Redebeitrag des Abgeordneten
Wolf  Krisch   Republikaner

81. Sitzung des 12. Landtags



Einleitung
Die hier wiedergegebenen Texte sind Auszüge aus dem Landtagsprotokoll bzw. sind die Manuskripte der Debattenredner. Es gilt das gesprochene Wort.  Das vollständige Landtagsprotokoll ist abzurufen im Internet des Landtags (www.landtag-bw.de) oder erhältlich von der Fraktion Die Republikaner.

Antrag der Fraktion Die Republikaner
– Familienarmut in Baden-Württemberg – Drucksache 12/4670
Das Wort hat Herr Abg. Krisch.

Abg. Krisch REP:
Die Drucksache 12/4670 liegt Ihnen vor.
Sie enthält eine ausführliche Stellungnahme der Landesregierung. Ich möchte deshalb auf diese Zahlen und Informationen nicht eingehen, sondern das Thema etwas erweitern.

Im „Evangelischen Gemeindeblatt für Württemberg“ vom Februar wird auf eine Studie der Universität Bielefeld hingewiesen. In dieser Studie wird festgestellt, Kinder seien für ihre Eltern ein Armutsrisiko, denn 60% der Aufwendungen für Kinder würden durch Steuervorteile und Kindergeld wieder aufgefangen, der Rest nicht. Dazu muss man sagen: Steuervorteile kann es für verarmte Familien nicht geben.
Sie werden sich also dadurch im Verhältnis zu den anderen noch schlechter stellen.

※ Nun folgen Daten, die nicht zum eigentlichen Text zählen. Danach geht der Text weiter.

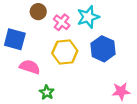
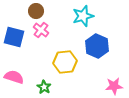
pink cross: (62, 22) -> (41, 30), moved
yellow hexagon: (65, 52) -> (65, 62), moved
pink semicircle: (30, 67) -> (14, 77), moved

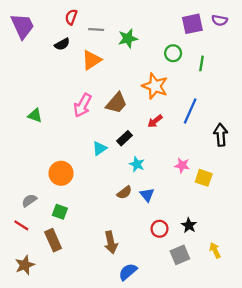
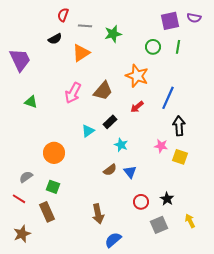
purple trapezoid: (22, 26) -> (20, 60), moved
green line: (201, 63) -> (178, 47), moved
black arrow: (221, 135) -> (179, 126), moved

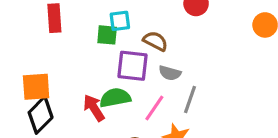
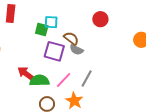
gray semicircle: (170, 73) -> (76, 50), moved
green semicircle: (115, 98) -> (39, 80), moved
red arrow: (94, 108) -> (26, 74), turned -30

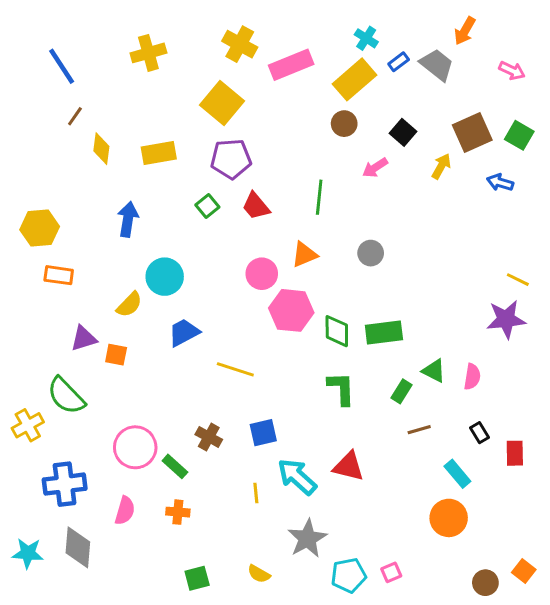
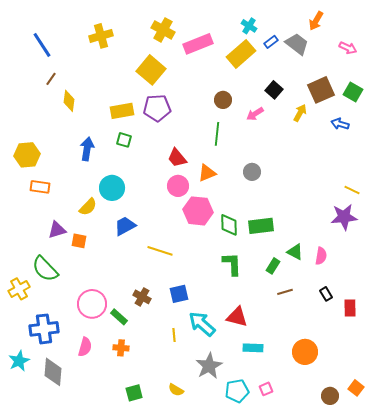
brown circle: (344, 124) -> (223, 100), moved
yellow rectangle: (159, 153) -> (122, 111), moved
green square: (207, 206) -> (124, 140), moved, turned -35
red trapezoid: (256, 206) -> (177, 158), moved
cyan rectangle: (457, 474) -> (253, 348), moved, turned -48
cyan star: (28, 553) -> (19, 361), moved, turned -30

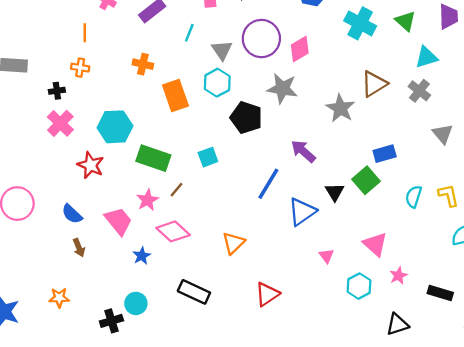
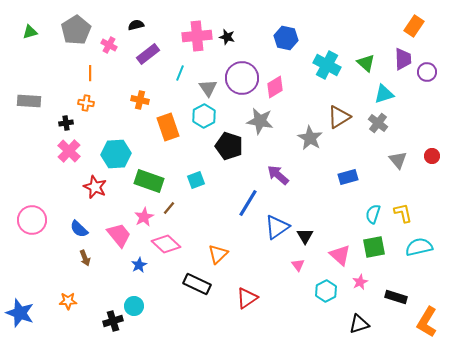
green square: (366, 180) -> (374, 247), moved, turned 30
black triangle: (335, 192) -> (305, 236), moved
black rectangle: (194, 292) -> (197, 284), moved

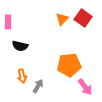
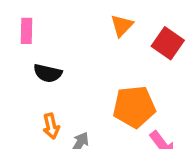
red square: (83, 18) -> (168, 43), moved

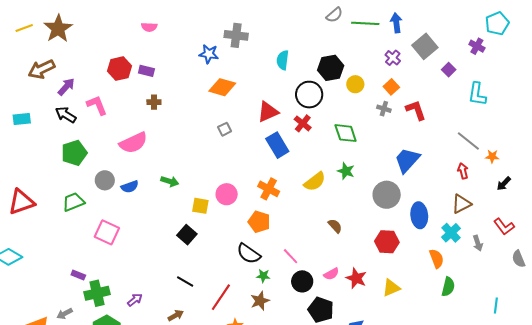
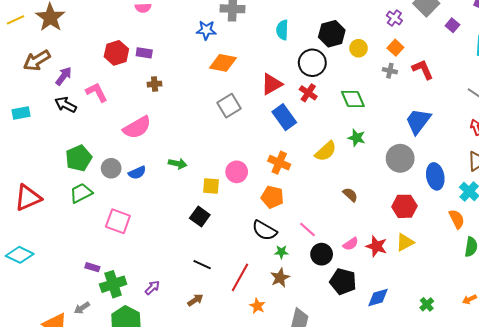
gray square: (225, 129) -> (229, 106), size x1.6
green pentagon: (74, 153) -> (79, 158), moved
yellow triangle: (391, 288) -> (405, 242), moved

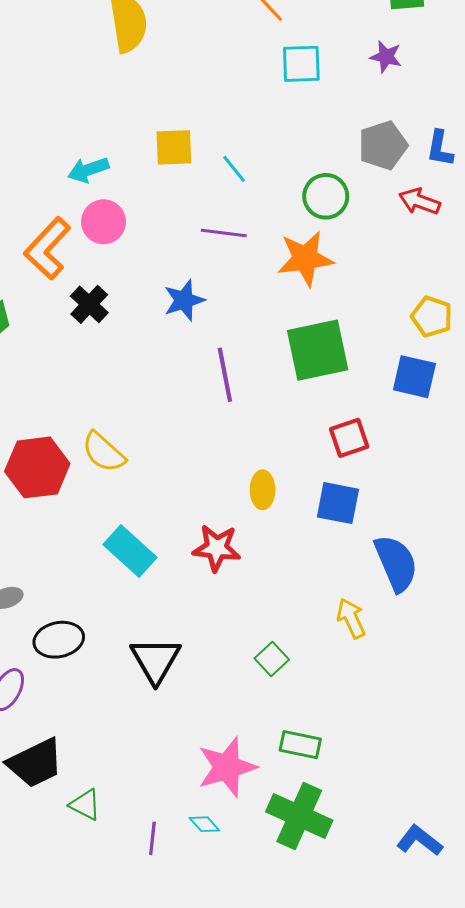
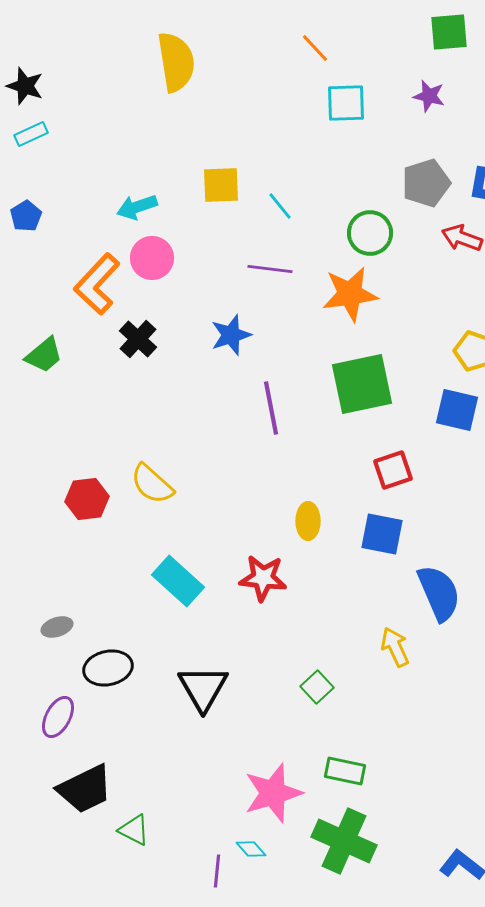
red hexagon: (37, 467) -> (87, 499), size x0.7
purple line: (152, 838) -> (217, 871), moved

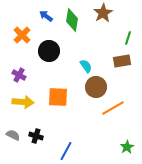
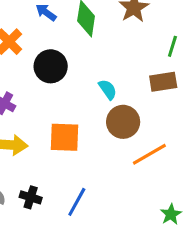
blue line: (66, 151) -> (77, 202), moved

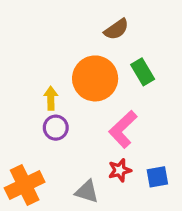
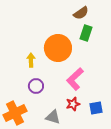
brown semicircle: (116, 29) -> (81, 13), moved
green rectangle: (143, 72) -> (86, 33), moved, turned 49
purple circle: (56, 128) -> (36, 86), moved

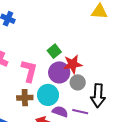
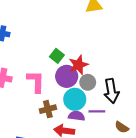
cyan circle: (48, 95) -> (75, 99), moved
brown cross: (25, 98) -> (48, 109), moved

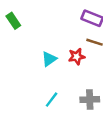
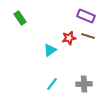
red star: (77, 57) -> (69, 38), moved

Es wird auch festgestellt, dass Kinder bis zum Abschluss ihrer Ausbildung die Eltern 150 000 DM kosten. Das Statistische Bundesamt in Wiesbaden rechnet sogar mit 240 000 DM bis zum 20. Lebensjahr.
Das sind Beträge, die eine verarmte Familie nicht aufwenden kann.
    (Abg. Dr. Noll FDP/DVP: Es gibt noch höhere!)
Wir kritisieren zwar die Formulierungen und die Wortwahl dieser Studie, denn Kinder kann man nicht unter fiskalischen Gesichtspunkten diskutieren.

Aber eines der reicheren Länder dieser Welt hat einen wachsenden Anteil an Familien, die unter Arbeitslosigkeit und wachsender Überschuldung leiden, also unter Familienarmut, und stets sind die Kinder die Betroffenen.

So sollen in Deutschland 700 000 Heranwachsende schon Sozialhilfeempfänger sein.
Man spricht von 100 000 Straßenkindern in Deutschland.

Die Zukunftsperspektiven dieser Kinder sind armutsbedingt sehr düster, und jede Regierung, die diese Entwicklung zulässt, macht sich schuldig, meine Damen und Herren, und die Ökosteuer verschärft dieses Problem.
Dass Einkommen und Besitzstand von Eltern die Zukunftaussichten und die Berufsschancen der Kinder beeinflussen, zeigt ein ganz einfacher Test.
Ich frage jetzt einmal nach den Nichtakademikern in diesem hohen Haus – sie sind absolut in der Minderheit, da erhebt sich kein Widerspruch.
Jene, die nicht mal Abitur haben, sind eine noch geringere Anzahl – auch hier kein Widerspruch.
Das heißt doch, meine Damen und Herren, wer unten anfängt, wer aus einer verarmten Familie kommt, der
tut sich schwer im Wettbewerb mit jenen, die durch sozialen Wohlstand der Eltern begünstigt sind.
Diesen verarmten Familien zu helfen ist Pflicht und Aufgabe des Staates.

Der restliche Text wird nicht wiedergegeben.